Without rules or laws, the survivors
shared everything equally, rotating the most sheltered sleeping areas as well
as what they had to eat.
Like
Man on
Wire,
another recent documentary of a 1970s event,
Stranded
makes effective use of unobtrusive recreation footage. Utilizing a
high-contrast, strobe-like style, the camerawork simultaneously evokes still
photography and the dreamlike quality of old but indelible memories.
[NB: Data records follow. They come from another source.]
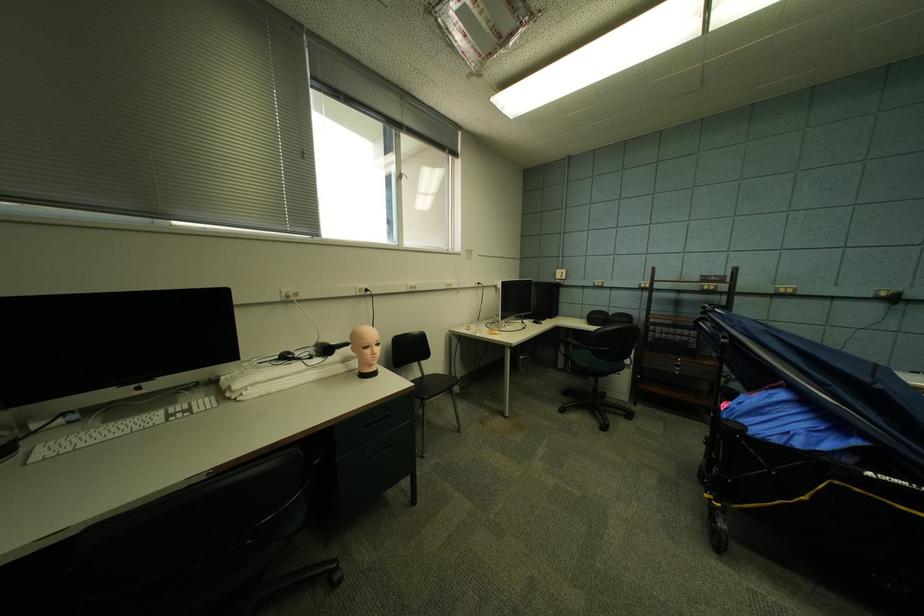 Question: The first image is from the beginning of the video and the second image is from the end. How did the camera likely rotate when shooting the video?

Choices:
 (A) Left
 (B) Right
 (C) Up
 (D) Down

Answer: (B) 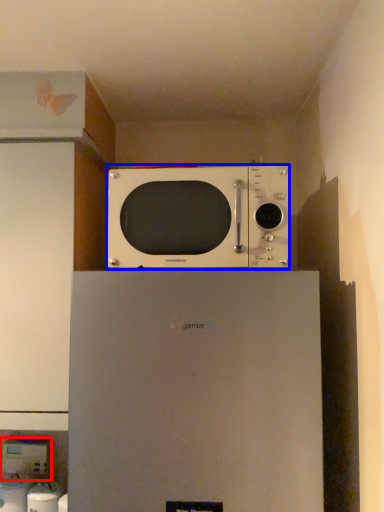 Question: Which object appears closest to the camera in this image, appliance (highlighted by a red box) or microwave oven (highlighted by a blue box)?

Choices:
 (A) appliance
 (B) microwave oven

Answer: (B) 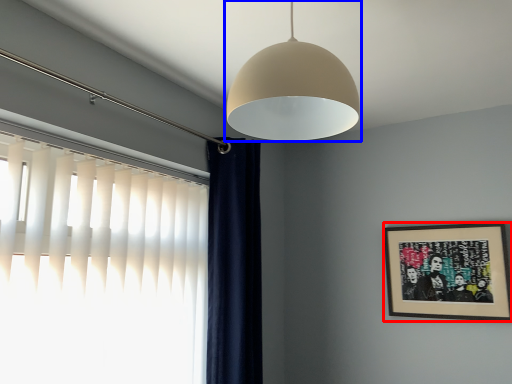 Question: Which object is closer to the camera taking this photo, picture frame (highlighted by a red box) or lamp (highlighted by a blue box)?

Choices:
 (A) picture frame
 (B) lamp

Answer: (B) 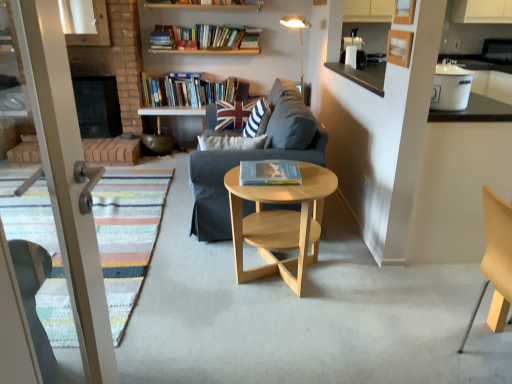 Image resolution: width=512 pixels, height=384 pixels. I want to click on vacant area to the right of natural wood coffee table at center, so click(x=358, y=282). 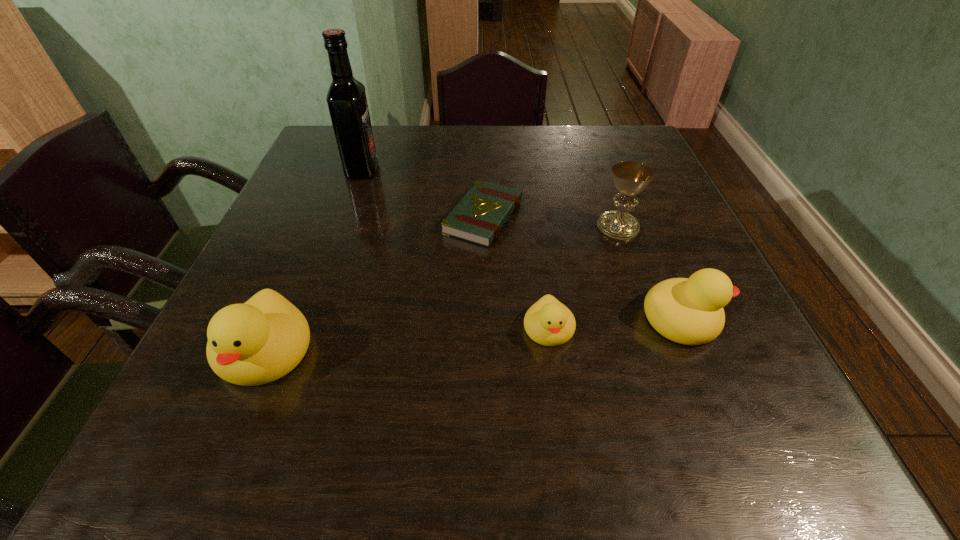 You are a GUI agent. You are given a task and a screenshot of the screen. Output one action in this format:
    pyautogui.click(x=<x>, y=<y>)
    Task: Click on the empty space between the leftmost duckling and the shortest object
    
    Given the screenshot: What is the action you would take?
    pyautogui.click(x=374, y=284)

The image size is (960, 540). What are the coordinates of `vacant region between the second duckling from left to right and the chalice` in the screenshot? It's located at (584, 278).

In order to click on free space that is in between the third shortest object and the leftmost duckling in this screenshot , I will do `click(473, 335)`.

Where is `empty space between the leftmost duckling and the farthest object`? empty space between the leftmost duckling and the farthest object is located at coordinates (313, 261).

In order to click on free space between the liquor and the book in this screenshot , I will do `click(422, 193)`.

Locate an element on the screen. object identified as the closest to the chalice is located at coordinates (690, 311).

Where is `the fourth closest object to the chalice`? The height and width of the screenshot is (540, 960). the fourth closest object to the chalice is located at coordinates (346, 98).

Identify which duckling is located as the nearest to the tallest object. Please provide its 2D coordinates. Your answer should be formatted as a tuple, i.e. [(x, y)], where the tuple contains the x and y coordinates of a point satisfying the conditions above.

[(257, 342)]

Locate an element on the screen. The width and height of the screenshot is (960, 540). duckling that is the second closest to the leftmost duckling is located at coordinates (690, 311).

Where is `free space that satisfies the following two spatial constraints: 1. on the face of the second shortest duckling; 2. on the face of the shortest duckling`? The height and width of the screenshot is (540, 960). free space that satisfies the following two spatial constraints: 1. on the face of the second shortest duckling; 2. on the face of the shortest duckling is located at coordinates (686, 329). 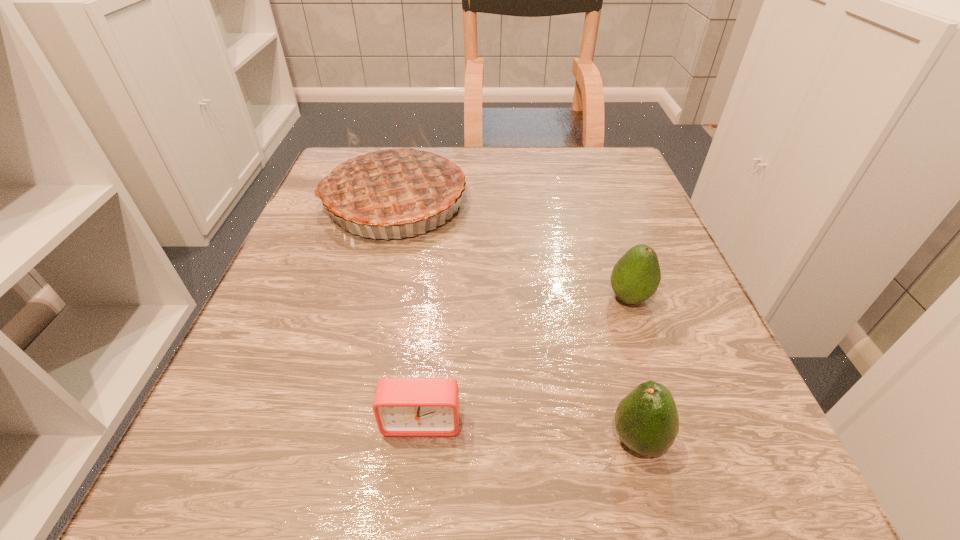 The image size is (960, 540). Identify the location of object that is at the near edge. (647, 422).

Where is `object at the left edge`? This screenshot has width=960, height=540. object at the left edge is located at coordinates (393, 185).

Locate an element on the screen. Image resolution: width=960 pixels, height=540 pixels. object positioned at the far left corner is located at coordinates (393, 185).

Identify the location of object located at the near right corner. The image size is (960, 540). (647, 422).

Where is `vacant space at the far edge of the desktop`? The image size is (960, 540). vacant space at the far edge of the desktop is located at coordinates (506, 147).

At what (x,y) coordinates should I click in order to perform the action: click on blank space at the near edge. Please return your answer as a coordinate pair (x, y). Looking at the image, I should click on (639, 479).

The height and width of the screenshot is (540, 960). In the image, there is a desktop. What are the coordinates of `vacant space at the left edge` in the screenshot? It's located at (262, 372).

Identify the location of vacant space at the right edge of the desktop. (636, 362).

This screenshot has width=960, height=540. Identify the location of free location at the far right corner of the desktop. (630, 178).

The image size is (960, 540). Identify the location of vacant space in between the shortest object and the third nearest object. (525, 360).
Though many were appalled by the
grim revelation of the players’ survival and felt that death would have been a
better choice, the Catholic bishops of Montevideo, and later
L’Osservatore
Romano
theologian Gino Concetti, confirmed what the rugby players
had already concluded amid agonizing on the mountains: As the only viable
alternative to starvation, it is legitimate to resort to the bodies of the
slain in order to survive.
Paradoxically, the taboo against
eating the dead, and the justification for putting aside the taboo, have the
same source: the sacredness of human life.
Stranded
is a
powerful meditation on life and death, on why taboos matter, and why they are
not always absolute.
Steven D. Greydanus is editor and
chief critic at DecentFilms.com.
Content advisory:
Occasional objectionable language; disturbing subject matter; mixed religious
musings. Might be okay for mature teens.